Oggi occorre tornare a mostrare in che modo la discussione intorno al “tradurre” risulti incastonata nella discussione su che cosa è traditio e sul modo con cui, a questa traditio possiamo assicurare una continuità, accettando che essa passi attraverso necessarie “discontinuità”, anche nel modo di tradurre i testi!

In tal senso vi sono due modi di “percepire” il ruolo delle “nuove lingue” rispetto al latino: esse vanno intese come occasioni per incontrare la grazia nella sua inesauribilità multimediale e “multilinguistica” o invece come minacce del peccato originale di farci perdere il rapporto con una grazia sostanzialmente “monomediale e monolinguistica”. Alcune caratteristiche di queste diverse prospettive possono essere interessanti:

  • la “traduzione” comporta sempre un “rischio”: altrimenti, quando non si vuole rischiare nulla, o non si traduce affatto o si fa una traduzione che non è una traduzione, ma una trasposizione formale, parola per parola, dell’originale latino, che richiede sempre la “conoscenza dell’originale” per essere intesa. La vera traduzione diventa autonoma rispetto all’originale: questa è la sua ragion d’essere e il suo limite.

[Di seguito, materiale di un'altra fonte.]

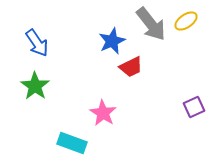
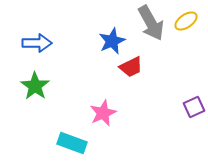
gray arrow: moved 1 px up; rotated 9 degrees clockwise
blue arrow: rotated 56 degrees counterclockwise
pink star: rotated 16 degrees clockwise
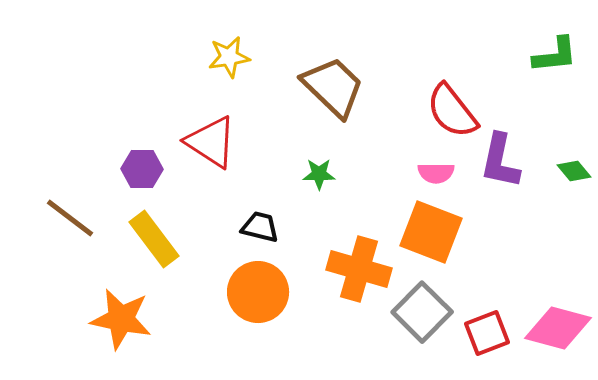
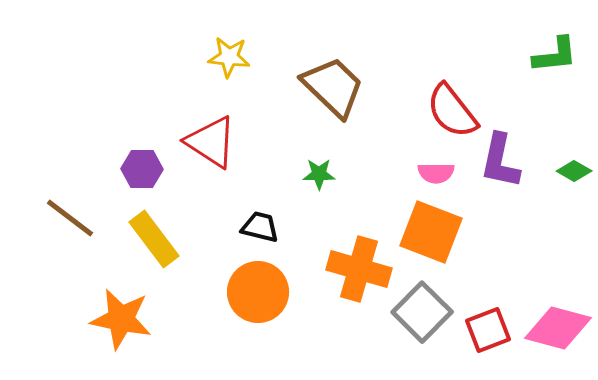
yellow star: rotated 15 degrees clockwise
green diamond: rotated 20 degrees counterclockwise
red square: moved 1 px right, 3 px up
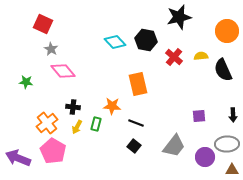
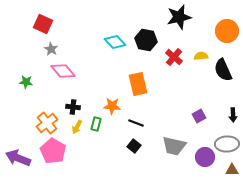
purple square: rotated 24 degrees counterclockwise
gray trapezoid: rotated 65 degrees clockwise
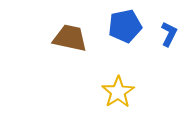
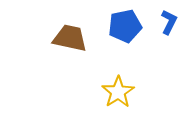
blue L-shape: moved 12 px up
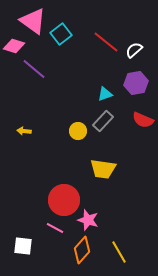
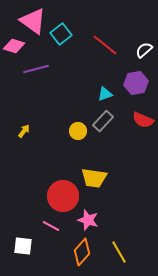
red line: moved 1 px left, 3 px down
white semicircle: moved 10 px right
purple line: moved 2 px right; rotated 55 degrees counterclockwise
yellow arrow: rotated 120 degrees clockwise
yellow trapezoid: moved 9 px left, 9 px down
red circle: moved 1 px left, 4 px up
pink line: moved 4 px left, 2 px up
orange diamond: moved 2 px down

  • Quanto non si vogliono correre i rischi della traduzione, la “vera traduzione” avviene sempre in “altro luogo” rispetto alla celebrazione: una catechesi e/o una omelia sostituiscono al “testo” una “didascalia” che lo rende intellegibile. Ad es., celebrando bisogna dire “per molti”, ma spiegare (prima o dopo) che significa “per tutti”, come se l’italiano non fosse sufficiente a comunicare adeguatamente la esperienza del mistero pasquale.

  • Mentre con la traduzione si “deve” far appello non solo all’intenzione dell’autore, ma anche alla esperienza dei soggetti destinatari, con la sola “traslitterazione” la garanzia della tradizione prescinde dalla celebrazione dei soggetti e persino dalla loro “esperienza”, che viene percepita come “pericolosa” per il primato di Dio. La tradizione è, letteralmente, “autoreferenziale”, ossia basta a se stessa e può istituire con le “nuove generazioni” un rapporto soltanto “attivo”, senza alcuna attesa verso di esse. In certo modo, lo Spirito santo è congedato dalla tradizione.

 Il latino, come tutte le lingue, può essere luogo di comunicazione con l’altro e luogo di affermazione di sé: il fatto che la “esperienza comune” non utilizzi più la “lingua latina” come forma espressiva ordinaria – non è più “lingua madre” per nessuno, da molti secoli – costituisce un fatto obiettivo che conduce facilmente ad un “uso del latino” come “differenza” della esperienza di Dio rispetto alla esperienza dell’uomo. Ma, a partire dal Concilio Vaticano II, noi possiamo “restare nella tradizione” se camminiamo “alla luce del Vangelo e della esperienza degli uomini” (GS 46): di tale duplice luce il latino è in grado di restituirci solo una parte della realtà. Senza riconoscere nelle “lingue vernacole” non solo uno strumento di espressione/traduzione, ma una “fonte di esperienza e di tradizione”, noi perdiamo sia lo slancio della profezia conciliare sia la esperienza degli uomini contemporanei. Finiamo per credere di poter “custodire la tradizione” senza dover imparare nulla di nuovo. In “latino” avremmo “tutto”: hic manebimus optime E questo indurrebbe la Chiesa a ritenere che la propria “autoreferenzialità” le sia sufficiente!

La teoria contenuta nel testo di “Liturgiam authenticam” asseconda in modo del tutto incontrollabile questa tendenza pericolosa, non solo per la liturgia, ma per l’intera azione della Chiesa. Rendendo il testo liturgico indifferente rispetto alla esperienza (e alla lingua) dei destinatari, lo immunizza dalla tradizione, lo isola dalla storia e lo conduce, proprio per questo, a risultare del tutto irrilevante e inefficace. Anziché servire il testo autorevole, la ossessione per la traduzione letterale lo rende estraneo alla esperienza ecclesiale e lo condanna alla emarginazione. Perché una tradizione “senza soggetti” è solo un museo, non una chiesa. A questo oggi deve essere posto rimedio: in nome della tradizione, che merita il coraggio di vere traduzioni, e non la paura di traduzioni fittizie.